Ringraziamo il prof. Fideghelli per il tempo concessoci e ci rivolgiamo ora a Costantino Pirolo, Responsabile Tecnico del Progetto IVC con l’intento di approfondire quanto accade “dietro le quinte”, nei laboratori della rete.
“In questi anni – afferma Costantino Pirolo – abbiamo costruito i pilastri principali: l’organizzazione in termini di team, di competenze e di strutture. Queste ultime sono state acquisite ex novo o messe a disposizione dai partner del progetto”.
Dove e come lavorate?
Oggi le nostre ricerche si svolgono principalmente in due sedi: il SINAGRI, lo spin off dell’università di Bari e CRSFA Basile Caramia. Nei laboratori di coltura in vitro e di genetica molecolare di Bari si effettuano le selezioni precoci delle piantine. Qui si selezionano e si allevano le piantine migliori, formate a partire dagli embrioni dei semi generati dagli incroci. Dopo due mesi effettuiamo un’analisi sulle foglioline, per verificare i caratteri di cui le piantine sono portatrici. Le piante che non riportano caratteri legati alla presenza di seme o alla suscettibilità alle malattie fungine sono poi trasferite e allevate nelle strutture vivaistiche di Locorotondo. Ultimo passo è il trasferimento in campo di Valenzano (Ba). Qui, presso l’azienda agricola Martucci sono stati realizzati i campi di prima e seconda valutazione. La differenza tra i due campi risiede per lo più nel fatto che nei campi di prima valutazione le piantine sono trapiantate con sesti molto stretti 50-60 cm. Così riusciamo ad individuare le piantine più interessanti che verranno trasferite nei campi di seconda valutazione, dove i sesti sono più larghi. Le viti, qui, possono svilupparsi e manifestare i propri caratteri.

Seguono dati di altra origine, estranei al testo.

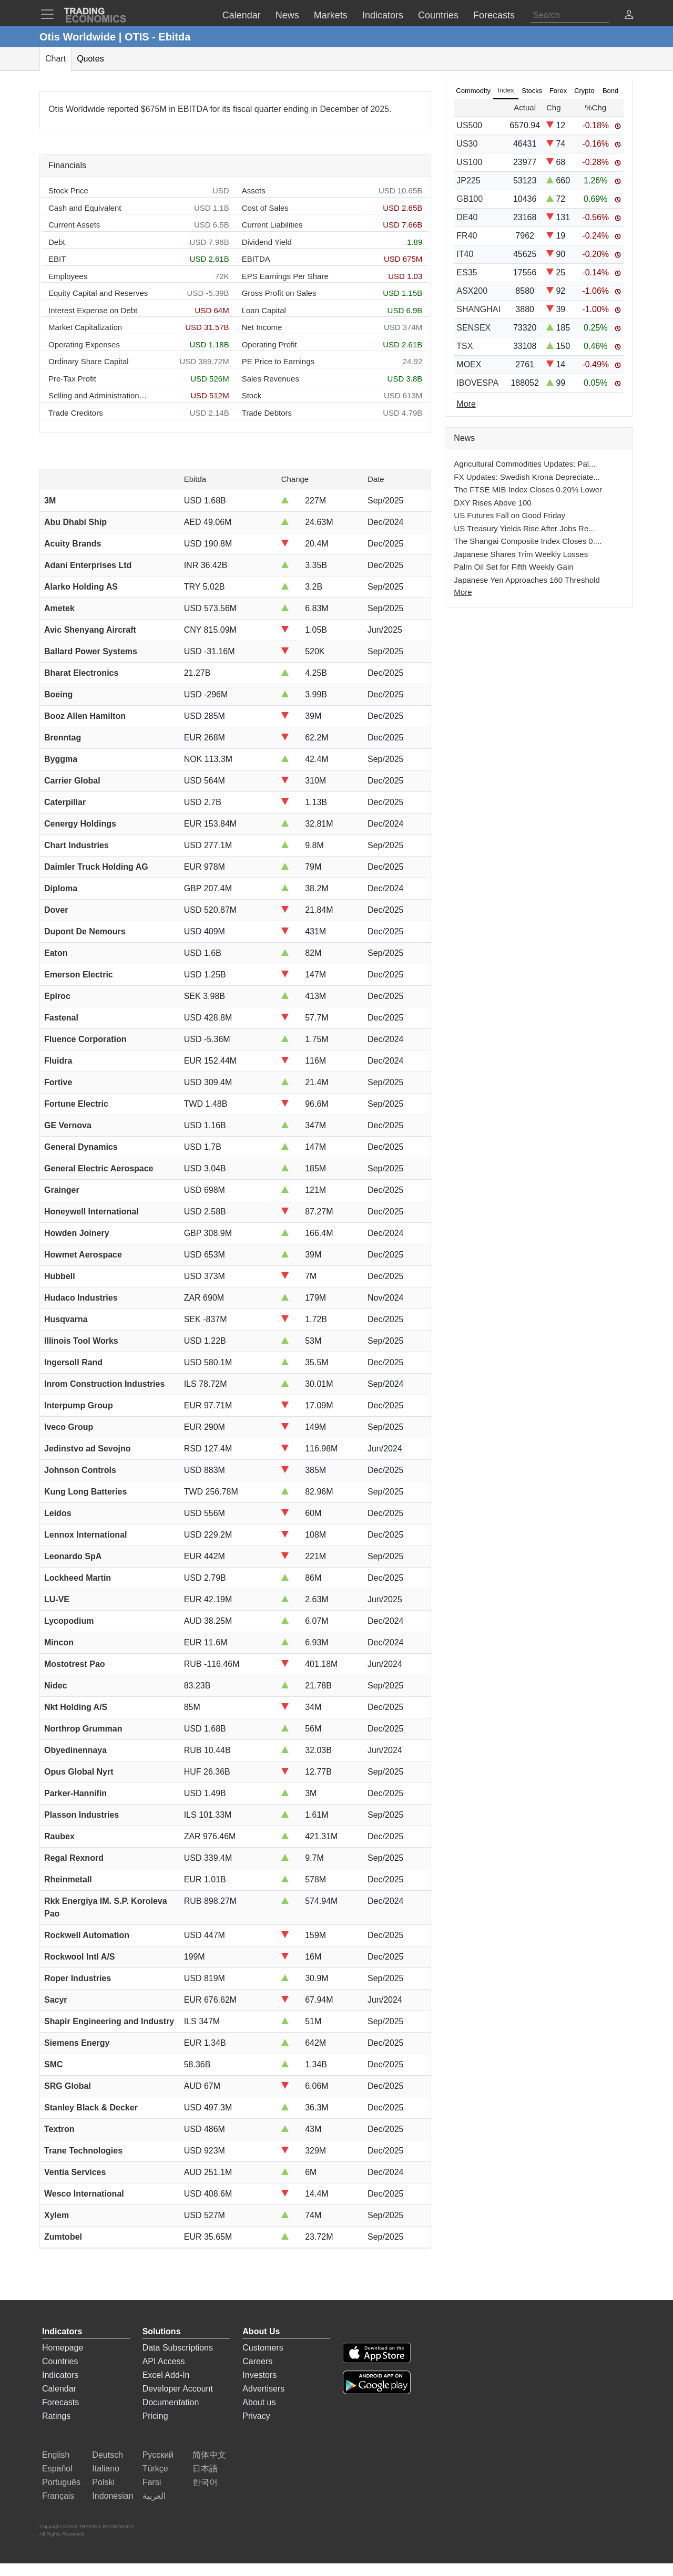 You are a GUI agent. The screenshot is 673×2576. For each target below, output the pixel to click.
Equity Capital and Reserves (98, 292)
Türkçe (155, 2468)
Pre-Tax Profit (72, 378)
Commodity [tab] (473, 91)
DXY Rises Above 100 (492, 502)
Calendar (59, 2388)
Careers (257, 2361)
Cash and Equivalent (84, 207)
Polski (103, 2482)
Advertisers (263, 2388)
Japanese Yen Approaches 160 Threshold (526, 579)
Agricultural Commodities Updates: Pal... (524, 463)
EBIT (57, 258)
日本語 (205, 2468)
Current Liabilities (272, 224)
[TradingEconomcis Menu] (50, 14)
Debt (56, 242)
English (55, 2454)
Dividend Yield (267, 242)
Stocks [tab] (532, 91)
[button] (629, 16)
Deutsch (107, 2454)
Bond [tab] (610, 91)
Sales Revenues (270, 378)
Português (61, 2482)
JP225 (468, 180)
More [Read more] (465, 403)
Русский (158, 2454)
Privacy (256, 2416)
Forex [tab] (558, 91)
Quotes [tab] (90, 58)
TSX (464, 346)
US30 (466, 143)
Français (58, 2495)
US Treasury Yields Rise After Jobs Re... (524, 528)
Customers (262, 2347)
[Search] (570, 15)
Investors (259, 2375)
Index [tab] (505, 90)
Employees (67, 276)
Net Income (262, 327)
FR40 (466, 235)
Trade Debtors (267, 412)
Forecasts (60, 2402)
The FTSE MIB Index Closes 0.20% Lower (528, 489)
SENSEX (473, 327)
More (463, 592)
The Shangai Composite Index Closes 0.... (527, 541)
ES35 (466, 272)
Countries (60, 2361)
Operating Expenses (84, 344)
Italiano (105, 2468)
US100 (469, 162)
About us (259, 2402)
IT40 (464, 254)
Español (57, 2468)
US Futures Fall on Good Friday (509, 515)
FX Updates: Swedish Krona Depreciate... (527, 476)
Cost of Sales (265, 207)
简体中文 (209, 2454)
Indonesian (112, 2495)
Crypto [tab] (584, 91)
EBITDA (256, 258)
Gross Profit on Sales (279, 292)
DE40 (466, 217)
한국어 (205, 2482)
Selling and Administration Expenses (98, 395)
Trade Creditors (75, 412)
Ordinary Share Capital (88, 361)
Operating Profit (269, 344)
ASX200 (471, 290)
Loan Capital (264, 310)
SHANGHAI (478, 309)
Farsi (151, 2482)
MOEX (468, 364)
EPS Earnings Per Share (285, 276)
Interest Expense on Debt (92, 310)
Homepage (62, 2347)
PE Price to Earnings (278, 361)
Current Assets (74, 224)
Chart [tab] (55, 58)
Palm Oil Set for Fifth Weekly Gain (513, 566)
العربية (154, 2495)
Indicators (60, 2375)
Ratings (56, 2416)
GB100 (469, 198)
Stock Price (68, 190)
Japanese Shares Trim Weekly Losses (521, 554)
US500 (469, 125)
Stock (252, 395)
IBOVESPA (477, 382)
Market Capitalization (85, 327)
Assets (254, 190)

Prima di salutarti vorrei che ci raccontassi un po’ di più sulle varietà resistenti alle malattie fungine.
“Oggi, in un panorama in cui esistono già varietà resistenti a malattie crittogamiche, la vera sfida è la costituzione di cultivar di uva da tavola che non solo siano resistenti, ma che presentino anche apirenia. Cosa complessa questa, perché la maggior parte delle varietà resistenti presenta anche il seme“.
Il percorso, dunque, si prospetta lungo, ma di grande interesse ecologico ed economico. Difatti i ricercatori sono stati sollecitati ad inserire la resistenza ai patogeni proprio dalle aziende agricole costitutrici della rete. Il consumatore, infatti, è sempre più attento alla sostenibilità ambientale e alla sicurezza alimentare. Coltivare piante resistenti, inoltre, costituirebbe un bel risparmio anche per il portafoglio del produttore.